We use cookies. Read the Privacy and Cookie Policy

Записка

Темная ночь. Наш штаб — в доме у железнодорожной будки. На полу чемоданы, портфели, планшеты, автоматы, парабеллумы, бинокль, компасы, телефонные аппараты и другие трофеи, привезенные Борисовым из Матренина и Рахимовым из района высоты «151,0».

В помещении, освещенном несколькими свечами, сидят дежурные телефонисты. Наш повар Файзиев в передней стряпает ужин. Синченко с Курбатовым сортируют трофеи. Командиры ушли выполнять отданные на ночь распоряжения.

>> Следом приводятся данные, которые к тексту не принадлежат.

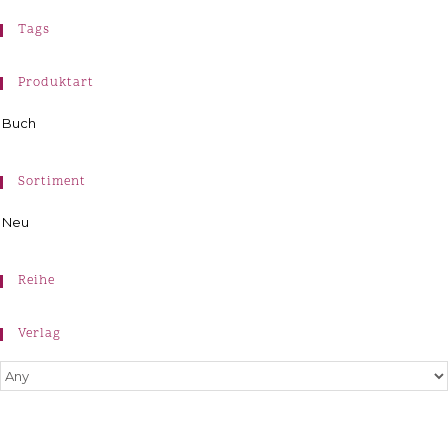
Tags
Produktart
Buch
Sortiment
Neu
Reihe
Verlag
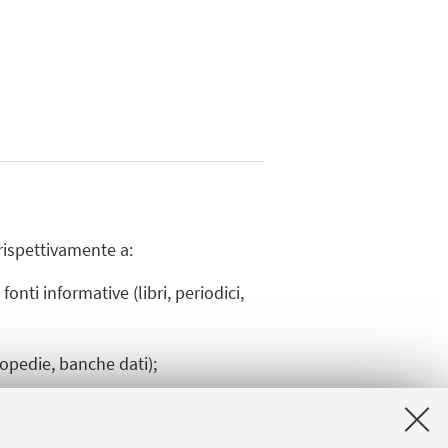
rispettivamente a:
fonti informative (libri, periodici,
lopedie, banche dati);
nager Zotero).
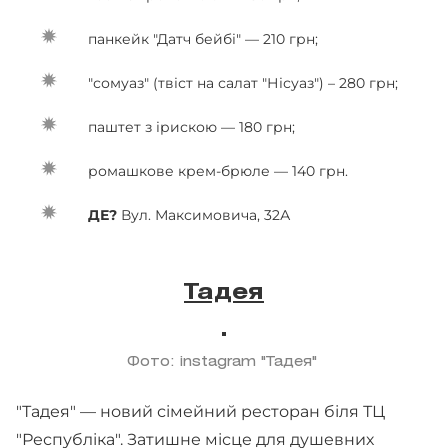
панкейк "Датч бейбі" — 210 грн;
"сомуаз" (твіст на салат "Нісуаз") – 280 грн;
паштет з ірискою — 180 грн;
ромашкове крем-брюле — 140 грн.
ДЕ?
Вул. Максимовича, 32А
Тадея
Фото: instagram "Тадея"
"Тадея" — новий сімейний ресторан біля ТЦ
"Республіка". Затишне місце для душевних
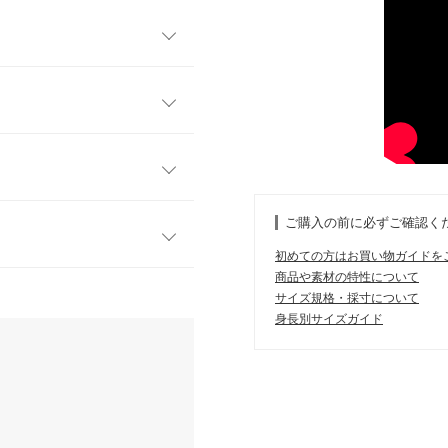
ス。ふんわりとしたボリュー
素たっぷりなトレンドアイテ
ーなど幅広いレイヤードスタ
フリー
がふんわりと柔らかな印象
52
りとアクセも映える存在感。
ご購入の前に必ずご確認く
に合わせられる主役級トップ
24
初めての方はお買い物ガイドを
83.5
商品や素材の特性について
す。
サイズ規格・採寸について
、詳しくはご利用店舗にお問い合
15
身長別サイズガイド
イド
サイズ規格・採寸について
身長：
~
| 体重：
~
| 足のサイズ：
~
店舗在庫
にはSやMなど具体的なサイズが
はございませんので、予めご了承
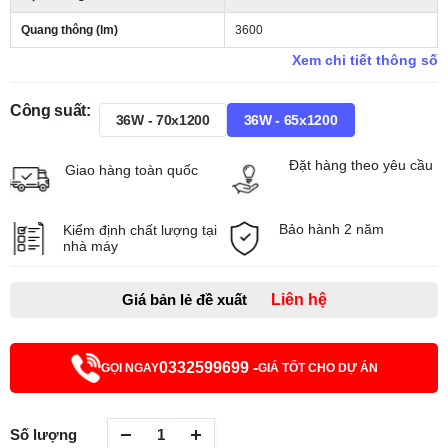
Quang thông (lm)
3600
Xem chi tiết thông số
Công suất:
36W - 70x1200
36W - 65x1200
Đặt hàng theo yêu cầu
Giao hàng toàn quốc
Bảo hành 2 năm
Kiểm định chất lượng tại
nhà máy
Giá bản lẻ đề xuất
Liên hệ
0332599699 -
GỌI NGAY
GIÁ TỐT CHO DỰ ÁN
Số lượng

Днем нас было много: рота капровцев, саперы, артиллеристы и мы. Авиация помогала нам. Горюны были мощным опорным пунктом на шоссе. За прошедший день боев это чувствовали мы сами, это испытал на себе и противник. Теперь мы одни. По существу, осталась лишь пехота с шестью маленькими противотанковыми пушками. Все остальные ушли к основным силам дивизии. Я писал боевое донесение. Меня раздражало, что оно получается длинным — целый отчет о боях за день. В конце донесения командир пишет о своем решении на дальнейшее, а в последнем пункте — свою просьбу к старшему командиру.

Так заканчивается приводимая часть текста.